**Aim of the exercise**
Copy out each line below that has the word "worden" in it.

Recorded data:
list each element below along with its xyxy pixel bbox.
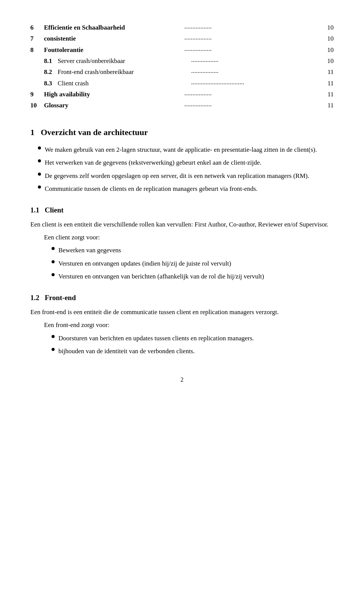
- bullet-icon: [52, 335, 55, 338]
- list-item: Versturen en ontvangen van berichten (af…: [52, 272, 334, 281]
- toc-dots-8-3: .................................: [191, 77, 323, 87]
- toc-page-9: 11: [325, 90, 334, 99]
- toc-page-8-2: 11: [325, 67, 334, 77]
- section-1-1-indent-intro: Een client zorgt voor:: [44, 233, 334, 242]
- section-1-title-text: Overzicht van de architectuur: [41, 127, 148, 137]
- section-1-2-indent-intro: Een front-end zorgt voor:: [44, 320, 334, 330]
- toc-label-8: Fouttolerantie: [44, 45, 183, 55]
- section-1-2: 1.2 Front-end Een front-end is een entit…: [30, 292, 334, 356]
- list-item: Versturen en ontvangen updates (indien h…: [52, 259, 334, 269]
- bullet-text: We maken gebruik van een 2-lagen structu…: [45, 145, 317, 155]
- bullet-icon: [38, 173, 41, 176]
- toc-label-6: Efficientie en Schaalbaarheid: [44, 23, 183, 33]
- bullet-text: bijhouden van de identiteit van de verbo…: [58, 346, 195, 356]
- toc-entry-7: 7 consistentie ................. 10: [30, 34, 334, 44]
- toc-dots-9: .................: [184, 88, 323, 98]
- toc-page-7: 10: [325, 34, 334, 44]
- bullet-text: Het verwerken van de gegevens (tekstverw…: [45, 158, 262, 168]
- bullet-icon: [52, 273, 55, 276]
- toc-entry-9: 9 High availability ................. 11: [30, 90, 334, 99]
- toc-num-8-2: 8.2: [44, 67, 58, 77]
- toc-section: 6 Efficientie en Schaalbaarheid ........…: [30, 23, 334, 111]
- list-item: Bewerken van gegevens: [52, 245, 334, 255]
- toc-entry-8-2: 8.2 Front-end crash/onbereikbaar .......…: [44, 67, 334, 77]
- toc-num-6: 6: [30, 23, 44, 33]
- section-1-2-bullets: Doorsturen van berichten en updates tuss…: [52, 333, 334, 357]
- toc-num-8-1: 8.1: [44, 56, 58, 66]
- toc-label-9: High availability: [44, 90, 183, 99]
- toc-label-8-1: Server crash/onbereikbaar: [58, 56, 190, 66]
- toc-page-10: 11: [325, 101, 334, 110]
- toc-label-10: Glossary: [44, 101, 183, 110]
- toc-label-8-2: Front-end crash/onbereikbaar: [58, 67, 190, 77]
- bullet-icon: [52, 260, 55, 263]
- section-1-bullets: We maken gebruik van een 2-lagen structu…: [38, 145, 334, 194]
- toc-entry-10: 10 Glossary ................. 11: [30, 101, 334, 110]
- list-item: bijhouden van de identiteit van de verbo…: [52, 346, 334, 356]
- toc-entry-8-1: 8.1 Server crash/onbereikbaar ..........…: [44, 56, 334, 66]
- list-item: We maken gebruik van een 2-lagen structu…: [38, 145, 334, 155]
- bullet-text: Versturen en ontvangen updates (indien h…: [58, 259, 231, 269]
- toc-dots-7: .................: [184, 33, 323, 42]
- section-1-2-title-text: Front-end: [45, 294, 76, 302]
- list-item: Het verwerken van de gegevens (tekstverw…: [38, 158, 334, 168]
- bullet-icon: [52, 348, 55, 351]
- bullet-text: Bewerken van gegevens: [58, 245, 121, 255]
- bullet-icon: [38, 146, 41, 149]
- section-1-1: 1.1 Client Een client is een entiteit di…: [30, 204, 334, 281]
- toc-num-8-3: 8.3: [44, 79, 58, 88]
- list-item: De gegevens zelf worden opgeslagen op ee…: [38, 171, 334, 181]
- page-number: 2: [30, 375, 334, 385]
- list-item: Communicatie tussen de clients en de rep…: [38, 184, 334, 194]
- toc-page-8-3: 11: [325, 79, 334, 88]
- section-1-2-number: 1.2: [30, 294, 39, 302]
- toc-dots-8-2: .................: [191, 66, 323, 76]
- section-1-number: 1: [30, 127, 35, 137]
- toc-label-7: consistentie: [44, 34, 183, 44]
- toc-entry-8-3: 8.3 Client crash .......................…: [44, 79, 334, 88]
- section-1-1-number: 1.1: [30, 206, 39, 214]
- toc-dots-8-1: .................: [191, 55, 323, 65]
- section-1-2-intro: Een front-end is een entiteit die de com…: [30, 307, 334, 317]
- bullet-text: De gegevens zelf worden opgeslagen op ee…: [45, 171, 309, 181]
- section-1-2-title: 1.2 Front-end: [30, 292, 334, 303]
- section-1-1-title-text: Client: [45, 206, 64, 214]
- section-1-title: 1 Overzicht van de architectuur: [30, 126, 334, 139]
- toc-num-10: 10: [30, 101, 44, 110]
- toc-entry-6: 6 Efficientie en Schaalbaarheid ........…: [30, 23, 334, 33]
- toc-page-6: 10: [325, 23, 334, 33]
- toc-dots-6: .................: [184, 22, 323, 31]
- toc-num-7: 7: [30, 34, 44, 44]
- bullet-text: Communicatie tussen de clients en de rep…: [45, 184, 257, 194]
- bullet-icon: [38, 159, 41, 162]
- bullet-text: Doorsturen van berichten en updates tuss…: [58, 333, 254, 343]
- toc-page-8-1: 10: [325, 56, 334, 66]
- section-1-1-title: 1.1 Client: [30, 204, 334, 215]
- list-item: Doorsturen van berichten en updates tuss…: [52, 333, 334, 343]
- bullet-icon: [38, 186, 41, 189]
- toc-num-8: 8: [30, 45, 44, 55]
- section-1-1-intro: Een client is een entiteit die verschill…: [30, 220, 334, 230]
- toc-dots-8: .................: [184, 44, 323, 54]
- toc-num-9: 9: [30, 90, 44, 99]
- bullet-icon: [52, 247, 55, 250]
- bullet-text: Versturen en ontvangen van berichten (af…: [58, 272, 264, 281]
- toc-entry-8: 8 Fouttolerantie ................. 10: [30, 45, 334, 55]
- section-1-1-bullets: Bewerken van gegevens Versturen en ontva…: [52, 245, 334, 281]
- toc-dots-10: .................: [184, 99, 323, 109]
- toc-label-8-3: Client crash: [58, 79, 190, 88]
- section-1: 1 Overzicht van de architectuur We maken…: [30, 126, 334, 194]
- toc-page-8: 10: [325, 45, 334, 55]
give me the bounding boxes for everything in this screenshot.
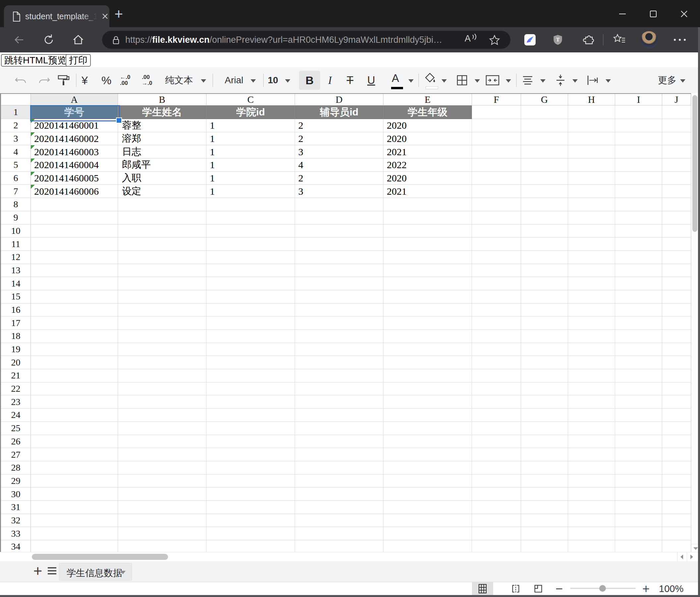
cell-H23[interactable] xyxy=(568,395,615,409)
cell-D11[interactable] xyxy=(295,237,383,251)
cell-G25[interactable] xyxy=(521,422,568,435)
cell-E34[interactable] xyxy=(383,540,472,552)
row-header-8[interactable]: 8 xyxy=(1,198,31,211)
cell-C8[interactable] xyxy=(206,198,295,211)
column-header-J[interactable]: J xyxy=(662,94,691,105)
cell-H28[interactable] xyxy=(568,461,615,475)
cell-D30[interactable] xyxy=(295,487,383,501)
cell-F23[interactable] xyxy=(472,395,521,409)
cell-J4[interactable] xyxy=(662,145,691,159)
cell-J21[interactable] xyxy=(662,369,691,382)
cell-G32[interactable] xyxy=(521,514,568,527)
shield-t-icon[interactable]: T xyxy=(552,34,564,46)
cell-C6[interactable]: 1 xyxy=(206,172,295,185)
cell-A2[interactable]: 2020141460001 xyxy=(31,119,118,132)
cell-G31[interactable] xyxy=(521,501,568,514)
cell-B33[interactable] xyxy=(118,527,206,540)
cell-B9[interactable] xyxy=(118,211,206,224)
window-minimize-button[interactable] xyxy=(617,9,628,19)
cell-J14[interactable] xyxy=(662,277,691,290)
cell-F32[interactable] xyxy=(472,514,521,527)
cell-B18[interactable] xyxy=(118,330,206,343)
cell-I19[interactable] xyxy=(615,343,662,356)
sheet-tab-active[interactable]: 学生信息数据 xyxy=(59,563,132,580)
cell-J9[interactable] xyxy=(662,211,691,224)
cell-F19[interactable] xyxy=(472,343,521,356)
cell-C20[interactable] xyxy=(206,356,295,369)
cell-B23[interactable] xyxy=(118,395,206,409)
cell-C2[interactable]: 1 xyxy=(206,119,295,132)
cell-H11[interactable] xyxy=(568,237,615,251)
jump-html-preview-button[interactable]: 跳转HTML预览 xyxy=(1,54,70,67)
text-wrap-caret-icon[interactable] xyxy=(605,79,611,82)
cell-J24[interactable] xyxy=(662,409,691,422)
cell-D6[interactable]: 2 xyxy=(295,172,383,185)
cell-F31[interactable] xyxy=(472,501,521,514)
cell-J26[interactable] xyxy=(662,435,691,448)
cell-I1[interactable] xyxy=(615,105,662,119)
cell-E8[interactable] xyxy=(383,198,472,211)
cell-A11[interactable] xyxy=(31,237,118,251)
refresh-icon[interactable] xyxy=(42,32,56,47)
cell-A28[interactable] xyxy=(31,461,118,475)
cell-B2[interactable]: 蓉整 xyxy=(118,119,206,132)
cell-I22[interactable] xyxy=(615,382,662,396)
cell-G13[interactable] xyxy=(521,264,568,277)
cell-J11[interactable] xyxy=(662,237,691,251)
horizontal-scrollbar[interactable] xyxy=(0,552,700,561)
row-header-20[interactable]: 20 xyxy=(1,356,31,369)
cell-E7[interactable]: 2021 xyxy=(383,185,472,198)
cell-H22[interactable] xyxy=(568,382,615,396)
percent-format-button[interactable]: % xyxy=(101,74,111,87)
row-header-22[interactable]: 22 xyxy=(1,382,31,396)
vertical-align-caret-icon[interactable] xyxy=(572,79,578,82)
cell-F24[interactable] xyxy=(472,409,521,422)
column-header-E[interactable]: E xyxy=(383,94,472,105)
cell-I14[interactable] xyxy=(615,277,662,290)
cell-C23[interactable] xyxy=(206,395,295,409)
favorite-star-icon[interactable] xyxy=(488,33,501,47)
cell-F4[interactable] xyxy=(472,145,521,159)
cell-E32[interactable] xyxy=(383,514,472,527)
cell-I3[interactable] xyxy=(615,132,662,146)
cell-D18[interactable] xyxy=(295,330,383,343)
url-text[interactable]: https://file.kkview.cn/onlinePreview?url… xyxy=(125,35,442,45)
cell-I27[interactable] xyxy=(615,448,662,461)
row-header-18[interactable]: 18 xyxy=(1,330,31,343)
cell-D13[interactable] xyxy=(295,264,383,277)
back-icon[interactable] xyxy=(12,32,26,47)
select-all-corner[interactable] xyxy=(1,94,31,105)
cell-B15[interactable] xyxy=(118,290,206,304)
cell-I31[interactable] xyxy=(615,501,662,514)
cell-D3[interactable]: 2 xyxy=(295,132,383,146)
add-sheet-button[interactable]: + xyxy=(30,562,45,580)
cell-H27[interactable] xyxy=(568,448,615,461)
cell-H31[interactable] xyxy=(568,501,615,514)
cell-A17[interactable] xyxy=(31,316,118,330)
fill-color-bucket-icon[interactable] xyxy=(424,72,439,89)
cell-I15[interactable] xyxy=(615,290,662,304)
cell-A26[interactable] xyxy=(31,435,118,448)
cell-J34[interactable] xyxy=(662,540,691,552)
home-icon[interactable] xyxy=(71,32,85,47)
cell-B24[interactable] xyxy=(118,409,206,422)
cell-I12[interactable] xyxy=(615,251,662,264)
cell-J10[interactable] xyxy=(662,224,691,238)
cell-F34[interactable] xyxy=(472,540,521,552)
cell-F12[interactable] xyxy=(472,251,521,264)
cell-E26[interactable] xyxy=(383,435,472,448)
cell-J2[interactable] xyxy=(662,119,691,132)
cell-C22[interactable] xyxy=(206,382,295,396)
cell-J18[interactable] xyxy=(662,330,691,343)
cell-D5[interactable]: 4 xyxy=(295,159,383,172)
cell-B4[interactable]: 日志 xyxy=(118,145,206,159)
cell-B13[interactable] xyxy=(118,264,206,277)
cell-B34[interactable] xyxy=(118,540,206,552)
cell-F16[interactable] xyxy=(472,304,521,317)
cell-G19[interactable] xyxy=(521,343,568,356)
cell-E17[interactable] xyxy=(383,316,472,330)
cell-H7[interactable] xyxy=(568,185,615,198)
cell-G17[interactable] xyxy=(521,316,568,330)
cell-E14[interactable] xyxy=(383,277,472,290)
cell-C24[interactable] xyxy=(206,409,295,422)
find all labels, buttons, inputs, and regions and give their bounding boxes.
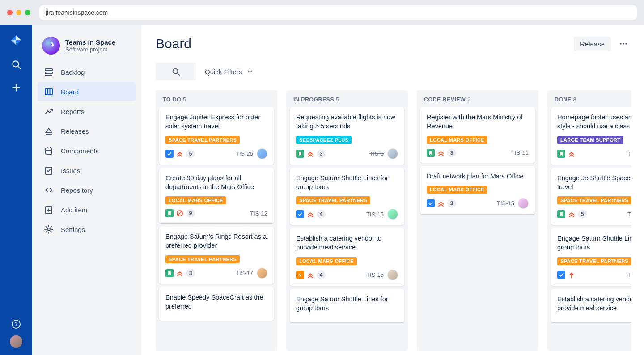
priority-icon: [176, 210, 183, 217]
assignee-avatar[interactable]: [257, 268, 267, 279]
issue-card[interactable]: Engage Saturn Shuttle Lines for group to…: [551, 228, 631, 286]
issue-card[interactable]: Engage Saturn Shuttle Lines for group to…: [290, 289, 404, 323]
assignee-avatar[interactable]: [518, 198, 529, 209]
sidebar-item-releases[interactable]: Releases: [38, 122, 136, 140]
card-title: Engage Saturn's Rings Resort as a prefer…: [165, 232, 267, 250]
issue-card[interactable]: Enable Speedy SpaceCraft as the preferre…: [159, 287, 274, 321]
sidebar-item-label: Components: [61, 147, 99, 155]
add-item-icon: [44, 205, 54, 215]
help-icon[interactable]: [11, 319, 21, 329]
column-header: IN PROGRESS 5: [290, 95, 404, 107]
global-create-icon[interactable]: [11, 82, 21, 93]
sidebar-item-label: Repository: [61, 186, 93, 194]
issue-type-icon: [165, 209, 174, 217]
card-tag: SPACE TRAVEL PARTNERS: [296, 196, 370, 204]
issue-card[interactable]: Homepage footer uses an inline style - s…: [551, 107, 631, 165]
issue-key: TIS-15: [366, 211, 384, 218]
issue-key: TIS-15: [627, 271, 631, 278]
column-header: CODE REVIEW 2: [420, 95, 535, 107]
assignee-avatar[interactable]: [387, 270, 398, 280]
repository-icon: [44, 185, 54, 195]
issue-key: TIS-12: [250, 210, 267, 217]
card-tag: SPACE TRAVEL PARTNERS: [165, 255, 240, 263]
column-done: DONE 8Homepage footer uses an inline sty…: [547, 90, 631, 351]
priority-icon: [307, 150, 314, 157]
project-name: Teams in Space: [65, 38, 115, 46]
card-tag: SEESPACEEZ PLUS: [296, 136, 352, 144]
sidebar-item-label: Backlog: [61, 68, 85, 76]
assignee-avatar[interactable]: [387, 148, 398, 159]
sidebar-item-add-item[interactable]: Add item: [38, 200, 136, 219]
chevron-down-icon: [246, 68, 254, 75]
issue-key: TIS-68: [627, 150, 631, 157]
issue-type-icon: [427, 149, 435, 157]
global-search-icon[interactable]: [11, 59, 21, 70]
story-points: 5: [186, 149, 195, 158]
global-nav-rail: [0, 25, 32, 355]
sidebar-item-label: Reports: [61, 108, 85, 115]
card-title: Engage Saturn Shuttle Lines for group to…: [296, 173, 398, 192]
project-header[interactable]: Teams in Space Software project: [38, 35, 136, 63]
issue-card[interactable]: Draft network plan for Mars OfficeLOCAL …: [420, 166, 535, 214]
sidebar-item-issues[interactable]: Issues: [38, 161, 136, 180]
card-tag: LOCAL MARS OFFICE: [296, 257, 357, 265]
current-user-avatar[interactable]: [10, 335, 22, 348]
issue-card[interactable]: Engage JetShuttle SpaceWays for travelSP…: [551, 168, 631, 225]
issue-card[interactable]: Register with the Mars Ministry of Reven…: [420, 107, 535, 163]
sidebar-item-repository[interactable]: Repository: [38, 181, 136, 199]
card-title: Register with the Mars Ministry of Reven…: [427, 113, 529, 131]
issue-card[interactable]: Engage Jupiter Express for outer solar s…: [159, 107, 274, 165]
issue-type-icon: [296, 271, 304, 279]
sidebar-item-settings[interactable]: Settings: [38, 220, 136, 239]
issue-type-icon: [557, 150, 565, 158]
assignee-avatar[interactable]: [257, 148, 267, 159]
issue-key: TIS-25: [236, 150, 253, 157]
issue-key: TIS-23: [627, 211, 631, 218]
close-window-icon[interactable]: [7, 10, 13, 15]
settings-icon: [44, 224, 54, 234]
column-header: TO DO 5: [159, 95, 274, 107]
issue-card[interactable]: Engage Saturn's Rings Resort as a prefer…: [159, 227, 274, 284]
story-points: 9: [186, 209, 195, 218]
issue-card[interactable]: Engage Saturn Shuttle Lines for group to…: [290, 168, 404, 225]
issue-card[interactable]: Establish a catering vendor to provide m…: [290, 228, 404, 286]
sidebar-item-label: Add item: [61, 206, 87, 214]
board-icon: [44, 87, 54, 97]
column-to-do: TO DO 5Engage Jupiter Express for outer …: [156, 90, 277, 351]
issue-card[interactable]: Create 90 day plans for all departments …: [159, 168, 274, 224]
sidebar-item-label: Issues: [61, 167, 80, 174]
issue-type-icon: [557, 210, 565, 218]
minimize-window-icon[interactable]: [16, 10, 21, 15]
assignee-avatar[interactable]: [387, 209, 398, 220]
card-title: Engage Saturn Shuttle Lines for group to…: [557, 234, 631, 252]
sidebar-item-label: Settings: [61, 226, 85, 233]
issue-card[interactable]: Establish a catering vendor to provide m…: [551, 289, 631, 323]
story-points: 4: [317, 270, 326, 279]
maximize-window-icon[interactable]: [25, 10, 30, 15]
sidebar-item-components[interactable]: Components: [38, 141, 136, 160]
issue-key: TIS-8: [369, 150, 384, 157]
card-tag: SPACE TRAVEL PARTNERS: [557, 257, 631, 265]
sidebar-item-backlog[interactable]: Backlog: [38, 63, 136, 81]
jira-logo-icon[interactable]: [10, 34, 22, 46]
release-button[interactable]: Release: [574, 37, 611, 51]
quick-filters-dropdown[interactable]: Quick Filters: [205, 68, 254, 76]
priority-icon: [307, 211, 314, 218]
card-title: Establish a catering vendor to provide m…: [557, 295, 631, 313]
issue-type-icon: [296, 210, 304, 218]
board-search-input[interactable]: [156, 63, 196, 80]
project-avatar-icon: [42, 37, 60, 55]
issues-icon: [44, 165, 54, 175]
card-title: Establish a catering vendor to provide m…: [296, 234, 398, 252]
card-title: Draft network plan for Mars Office: [427, 172, 529, 181]
components-icon: [44, 146, 54, 156]
issue-key: TIS-15: [366, 271, 384, 278]
sidebar-item-reports[interactable]: Reports: [38, 102, 136, 121]
sidebar-item-board[interactable]: Board: [38, 82, 136, 101]
issue-card[interactable]: Requesting available flights is now taki…: [290, 107, 404, 165]
page-title: Board: [156, 36, 191, 51]
more-actions-button[interactable]: [615, 36, 631, 52]
url-bar[interactable]: jira.teamsinspace.com: [39, 5, 637, 20]
board-main: Board Release Quick Filters TO DO 5Engag…: [141, 25, 644, 355]
issue-key: TIS-11: [511, 149, 529, 156]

**Answer for this exercise**
- list-item: De gegevens zelf worden opgeslagen op ee…: [38, 171, 334, 181]
- bullet-text: De gegevens zelf worden opgeslagen op ee…: [45, 171, 309, 181]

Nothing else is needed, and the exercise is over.